**Work instruction**.
Across all the records below, how many lines contain "szívultrahang"? Respond with only the number.

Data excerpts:
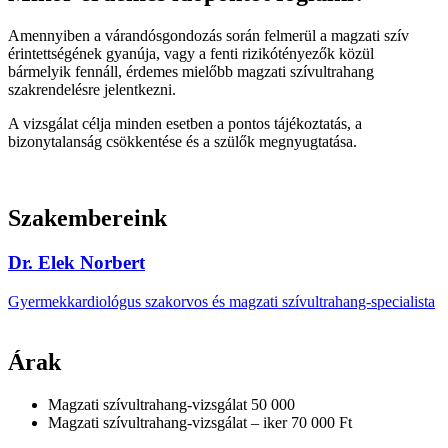
Amennyiben a várandósgondozás során felmerül a magzati szív
érintettségének gyanúja, vagy a fenti rizikótényezők közül
bármelyik fennáll, érdemes mielőbb magzati szívultrahang
szakrendelésre jelentkezni.
A vizsgálat célja minden esetben a pontos tájékoztatás, a
bizonytalanság csökkentése és a szülők megnyugtatása.
Szakembereink
Dr. Elek Norbert
Gyermekkardiológus szakorvos és magzati szívultrahang-specialista
Árak
Magzati szívultrahang-vizsgálat
50 000
Magzati szívultrahang-vizsgálat – iker
70 000 Ft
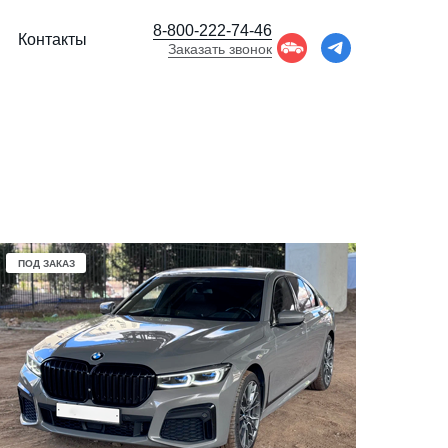
8-800-222-74-46
Контакты
Заказать звонок
ПОД ЗАКАЗ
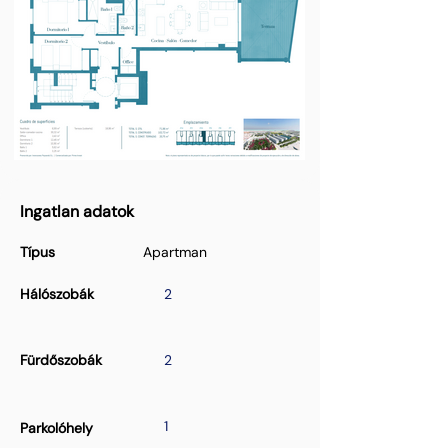
Ingatlan adatok
Típus
Apartman
Hálószobák
2
Fürdőszobák
2
1
Parkolóhely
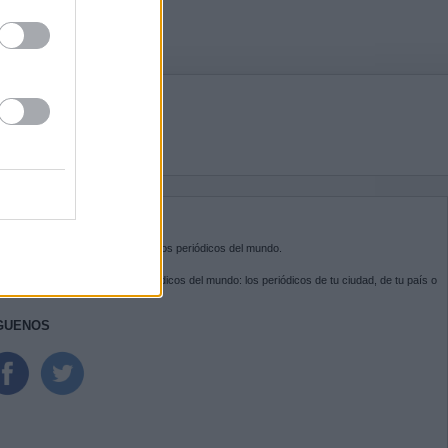
BRE KIOSKO.NET
sko.net
es la puerta de entrada a los periódicos del mundo.
ega por las portadas de los periódicos del mundo: los periódicos de tu ciudad, de tu país o
 otro extremo del mundo.
GUENOS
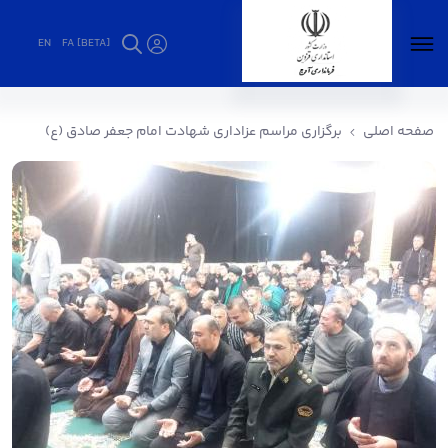
EN
FA [BETA]
برگزاری مراسم عزاداری شهادت امام جعفر صادق
(ع) - فرمانداری آوج
صفحه اصلی
برگزاری مراسم عزاداری شهادت امام جعفر صادق (ع)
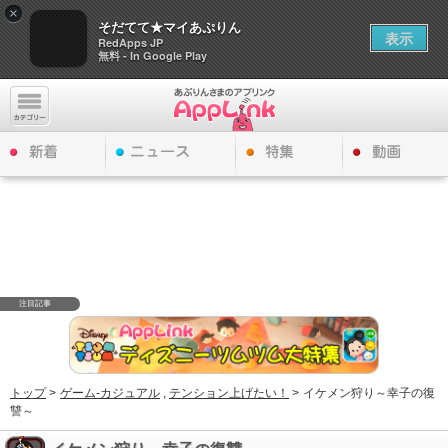
×
そだてて★マイあぷりん
表示
RedApps JP
無料 - In Google Play
注目記事
トップ
>
ゲーム-カジュアル
,
テンション上げたい！
>
イケメン狩り～幸子の復
讐～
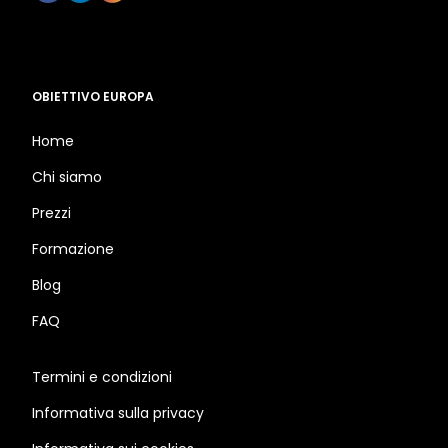
OBIETTIVO EUROPA
Home
Chi siamo
Prezzi
Formazione
Blog
FAQ
Termini e condizioni
Informativa sulla privacy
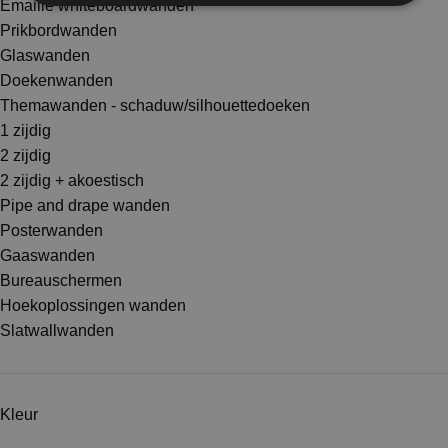
Emaille whiteboardwanden
Prikbordwanden
Glaswanden
Doekenwanden
Themawanden - schaduw/silhouettedoeken
1 zijdig
2 zijdig
2 zijdig + akoestisch
Pipe and drape wanden
Posterwanden
Gaaswanden
Bureauschermen
Hoekoplossingen wanden
Slatwallwanden
Kleur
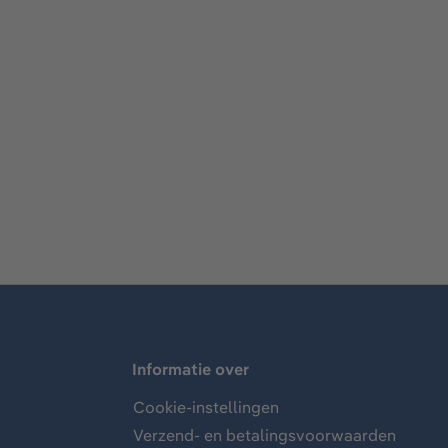
Informatie over
Cookie-instellingen
Verzend- en betalingsvoorwaarden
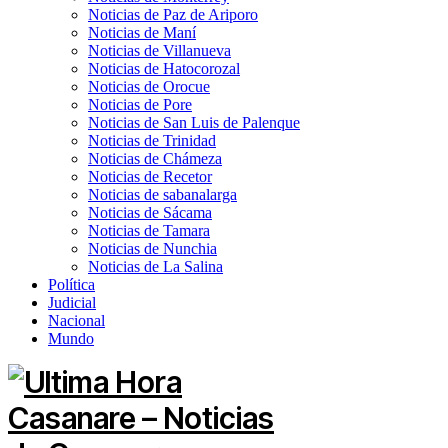
Noticias de Paz de Ariporo
Noticias de Maní
Noticias de Villanueva
Noticias de Hatocorozal
Noticias de Orocue
Noticias de Pore
Noticias de San Luis de Palenque
Noticias de Trinidad
Noticias de Chámeza
Noticias de Recetor
Noticias de sabanalarga
Noticias de Sácama
Noticias de Tamara
Noticias de Nunchia
Noticias de La Salina
Política
Judicial
Nacional
Mundo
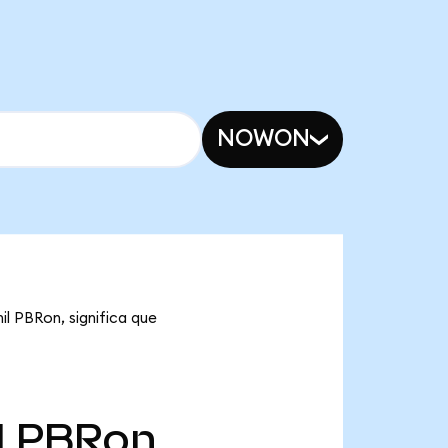
NOWON
il PBRon, significa que
l
PBRon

**Response area**.
4